Stored data entries

⟨

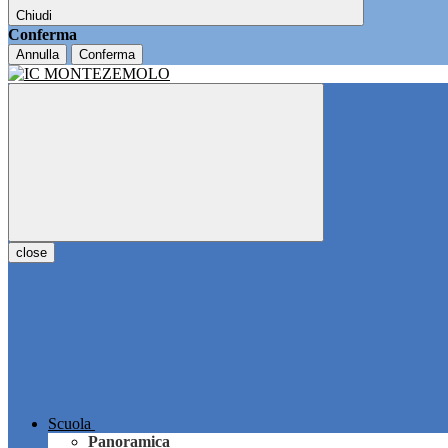
Chiudi
Conferma
Annulla
Conferma
close
Scuola
Panoramica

⟩

• [Exercise prompt] Write out each record exactly as shown, but not its pictures.

• [Answer below]
Chiudi
Conferma
Annulla
Conferma
close
Scuola
Panoramica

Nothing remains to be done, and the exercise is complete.